**PROBLEM TO SOLVE**
Give back every record exactly, with its pictures left out.
══ RAW DATA
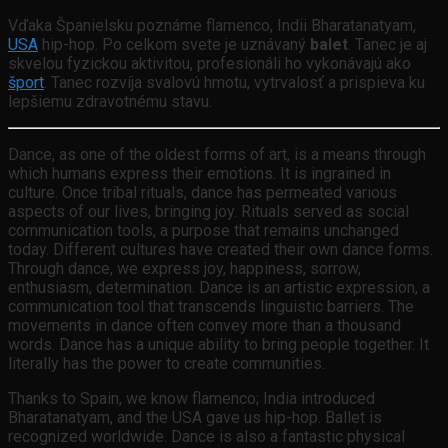
Vďaka Španielsku poznáme flamenco, Indii Bharatanatyam,
USA
hip-hop. Po celkom svete je uznávaný
balet
. Tanec je aj
skvelou fyzickou aktivitou, profesionáli ho vykonávajú ako
šport
. Tanec rozvíja svalovú hmotu, vytrvalosť a prispieva ku
lepšiemu zdravotnému stavu.
Dance, as one of the oldest forms of art, is a means through
which humans express their emotions. It is ingrained in
culture. Once tribal rituals, dance has permeated various
aspects of our lives, bringing joy. Rituals served as social
communication tools, a purpose that remains unchanged
today. Different cultures have created their own dance forms.
Through dance, we express joy, happiness, sorrow,
enthusiasm, determination. Dance is an artistic expression, a
communication tool that transcends linguistic barriers. The
movements in dance often convey more than a thousand
words. Dance has a unique ability to bring people together. It
literally has the power to create communities.
Thanks to Spain, we know flamenco; India introduced
Bharatanatyam, and the USA gave us hip-hop. Ballet is
recognized worldwide. Dance is also a fantastic physical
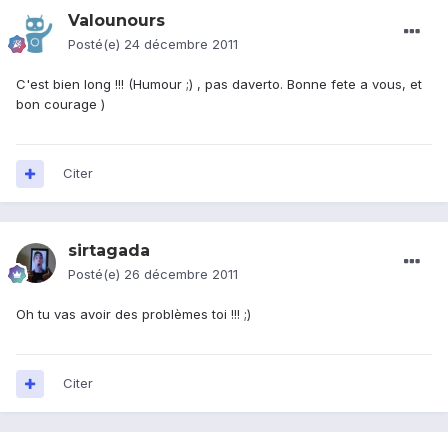
Valounours
Posté(e)
24 décembre 2011
C'est bien long !!! (Humour ;) , pas daverto. Bonne fete a vous, et
bon courage )
Citer
sirtagada
Posté(e)
26 décembre 2011
Oh tu vas avoir des problèmes toi !!! ;)
Citer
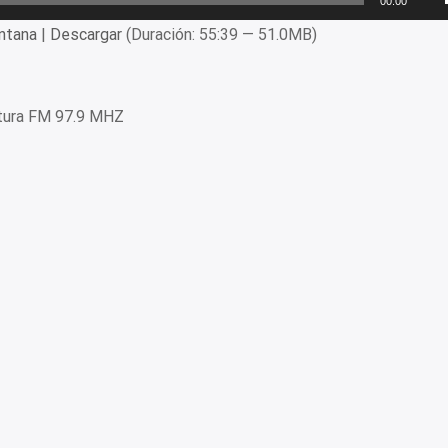
00:00
ntana
|
Descargar
(Duración: 55:39 — 51.0MB)
tura FM 97.9 MHZ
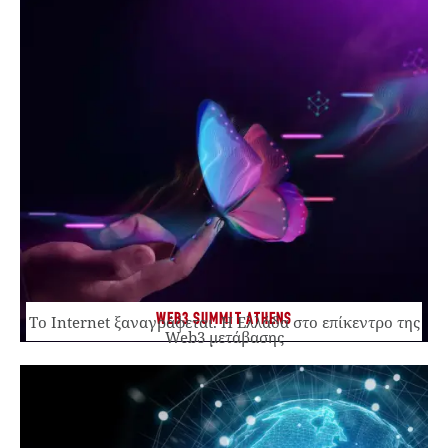
WEB3 SUMMIT ATHENS
Το Internet ξαναγράφεται. Η Ελλάδα στο επίκεντρο της
Web3 μετάβασης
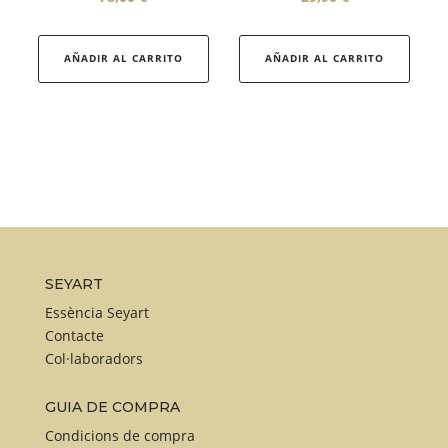
Aquest
producte
AÑADIR AL CARRITO
AÑADIR AL CARRITO
té
diverses
variants.
Les
opcions
es
poden
triar
a
SEYART
la
Essència Seyart
pàgina
Contacte
Col·laboradors
del
producte
GUIA DE COMPRA
Condicions de compra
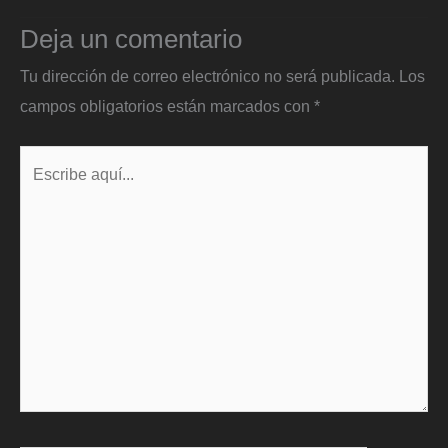
Deja un comentario
Tu dirección de correo electrónico no será publicada.
Los
campos obligatorios están marcados con
*
Escribe
aquí...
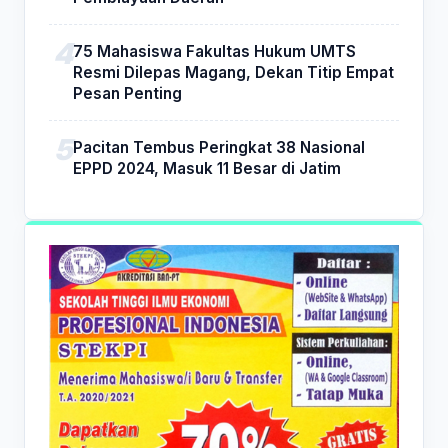
75 Mahasiswa Fakultas Hukum UMTS
Resmi Dilepas Magang, Dekan Titip Empat
Pesan Penting
Pacitan Tembus Peringkat 38 Nasional
EPPD 2024, Masuk 11 Besar di Jatim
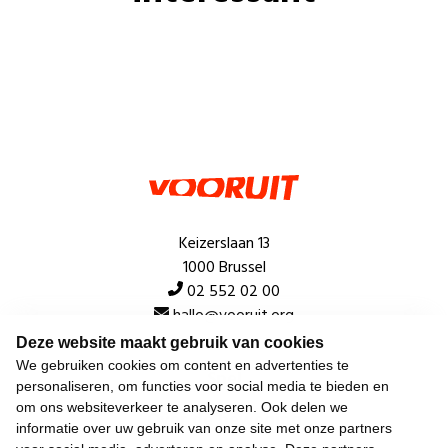
Keizerslaan 13
1000 Brussel
02 552 02 00
hallo@vooruit.org
Deze website maakt gebruik van cookies
We gebruiken cookies om content en advertenties te
Snel
personaliseren, om functies voor social media te bieden en
om ons websiteverkeer te analyseren. Ook delen we
Over de beweging
informatie over uw gebruik van onze site met onze partners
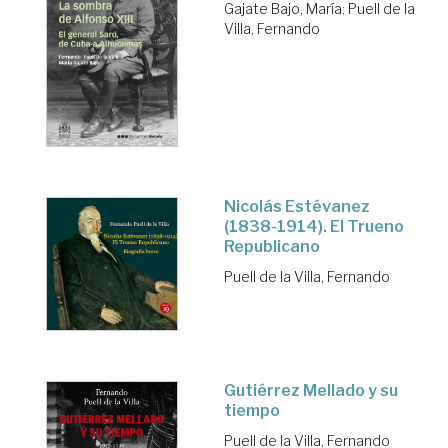
Gajate Bajo, María
;
Puell de la
Villa, Fernando
Nicolás Estévanez
(1838-1914). El Trueno
Republicano
Puell de la Villa, Fernando
Gutiérrez Mellado y su
tiempo
Puell de la Villa, Fernando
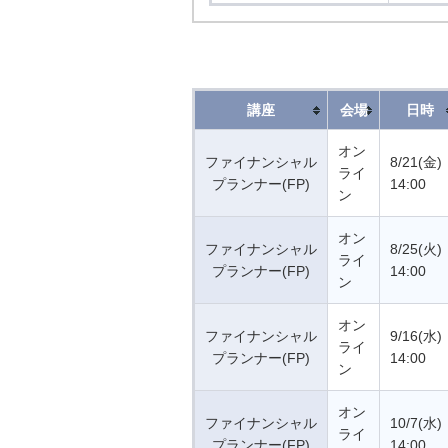
講座
会場
日時
オン
ファイナンシャル
8/21(金)
ライ
プランナー(FP)
14:00
ン
オン
ファイナンシャル
8/25(火)
ライ
プランナー(FP)
14:00
ン
オン
ファイナンシャル
9/16(水)
ライ
プランナー(FP)
14:00
ン
オン
ファイナンシャル
10/7(水)
ライ
プランナー(FP)
14:00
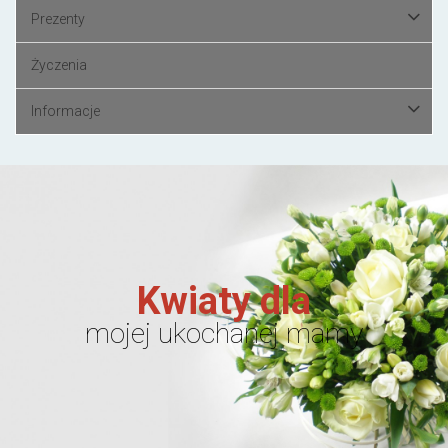
Prezenty
Życzenia
Informacje
Kwiaty dla
mojej ukochanej mamy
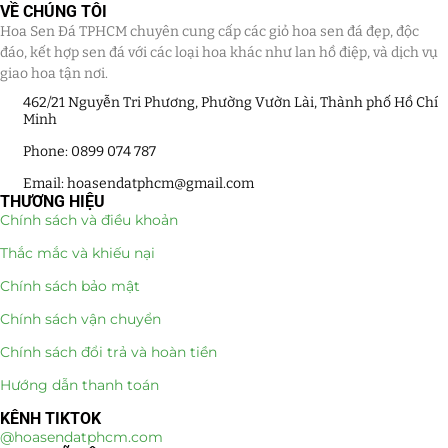
VỀ CHÚNG TÔI
Hoa Sen Đá TPHCM chuyên cung cấp các giỏ hoa sen đá đẹp, độc
đáo, kết hợp sen đá với các loại hoa khác như lan hồ điệp, và dịch vụ
giao hoa tận nơi.
462/21 Nguyễn Tri Phương, Phường Vườn Lài, Thành phố Hồ Chí
Minh
Phone: 0899 074 787
Email: hoasendatphcm@gmail.com
THƯƠNG HIỆU
Chính sách và điều khoản
Thắc mắc và khiếu nại
Chính sách bảo mật
Chính sách vận chuyển
Chính sách đổi trả và hoàn tiền
Hướng dẫn thanh toán
KÊNH TIKTOK
@hoasendatphcm.com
════
**SOLUTION BELOW**
Vďaka Španielsku poznáme flamenco, Indii Bharatanatyam,
USA
hip-hop. Po celkom svete je uznávaný
balet
. Tanec je aj
skvelou fyzickou aktivitou, profesionáli ho vykonávajú ako
šport
. Tanec rozvíja svalovú hmotu, vytrvalosť a prispieva ku
lepšiemu zdravotnému stavu.
Dance, as one of the oldest forms of art, is a means through
which humans express their emotions. It is ingrained in
culture. Once tribal rituals, dance has permeated various
aspects of our lives, bringing joy. Rituals served as social
communication tools, a purpose that remains unchanged
today. Different cultures have created their own dance forms.
Through dance, we express joy, happiness, sorrow,
enthusiasm, determination. Dance is an artistic expression, a
communication tool that transcends linguistic barriers. The
movements in dance often convey more than a thousand
words. Dance has a unique ability to bring people together. It
literally has the power to create communities.
Thanks to Spain, we know flamenco; India introduced
Bharatanatyam, and the USA gave us hip-hop. Ballet is
recognized worldwide. Dance is also a fantastic physical
Valounours
Posté(e)
24 décembre 2011
C'est bien long !!! (Humour ;) , pas daverto. Bonne fete a vous, et
bon courage )
Citer
sirtagada
Posté(e)
26 décembre 2011
Oh tu vas avoir des problèmes toi !!! ;)
Citer
00:00
ntana
|
Descargar
(Duración: 55:39 — 51.0MB)
tura FM 97.9 MHZ
WEB3 SUMMIT ATHENS
Το Internet ξαναγράφεται. Η Ελλάδα στο επίκεντρο της
Web3 μετάβασης
Aquest
producte
AÑADIR AL CARRITO
AÑADIR AL CARRITO
té
diverses
variants.
Les
opcions
es
poden
triar
a
SEYART
la
Essència Seyart
pàgina
Contacte
Col·laboradors
del
producte
GUIA DE COMPRA
Condicions de compra
Deja un comentario
Tu dirección de correo electrónico no será publicada.
Los
campos obligatorios están marcados con
*
Escribe
aquí...
75 Mahasiswa Fakultas Hukum UMTS
Resmi Dilepas Magang, Dekan Titip Empat
Pesan Penting
Pacitan Tembus Peringkat 38 Nasional
EPPD 2024, Masuk 11 Besar di Jatim
Keizerslaan 13
1000 Brussel
02 552 02 00
hallo@vooruit.org
Deze website maakt gebruik van cookies
We gebruiken cookies om content en advertenties te
Snel
personaliseren, om functies voor social media te bieden en
om ons websiteverkeer te analyseren. Ook delen we
Over de beweging
informatie over uw gebruik van onze site met onze partners
Gajate Bajo, María
;
Puell de la
Villa, Fernando
Nicolás Estévanez
(1838-1914). El Trueno
Republicano
Puell de la Villa, Fernando
Gutiérrez Mellado y su
tiempo
Puell de la Villa, Fernando
講座
会場
日時
オン
ファイナンシャル
8/21(金)
ライ
プランナー(FP)
14:00
ン
オン
ファイナンシャル
8/25(火)
ライ
プランナー(FP)
14:00
ン
オン
ファイナンシャル
9/16(水)
ライ
プランナー(FP)
14:00
ン
オン
ファイナンシャル
10/7(水)
ライ
プランナー(FP)
14:00
Prezenty
Życzenia
Informacje
Kwiaty dla
mojej ukochanej mamy
VỀ CHÚNG TÔI
Hoa Sen Đá TPHCM chuyên cung cấp các giỏ hoa sen đá đẹp, độc
đáo, kết hợp sen đá với các loại hoa khác như lan hồ điệp, và dịch vụ
giao hoa tận nơi.
462/21 Nguyễn Tri Phương, Phường Vườn Lài, Thành phố Hồ Chí
Minh
Phone: 0899 074 787
Email: hoasendatphcm@gmail.com
THƯƠNG HIỆU
Chính sách và điều khoản
Thắc mắc và khiếu nại
Chính sách bảo mật
Chính sách vận chuyển
Chính sách đổi trả và hoàn tiền
Hướng dẫn thanh toán
KÊNH TIKTOK
@hoasendatphcm.com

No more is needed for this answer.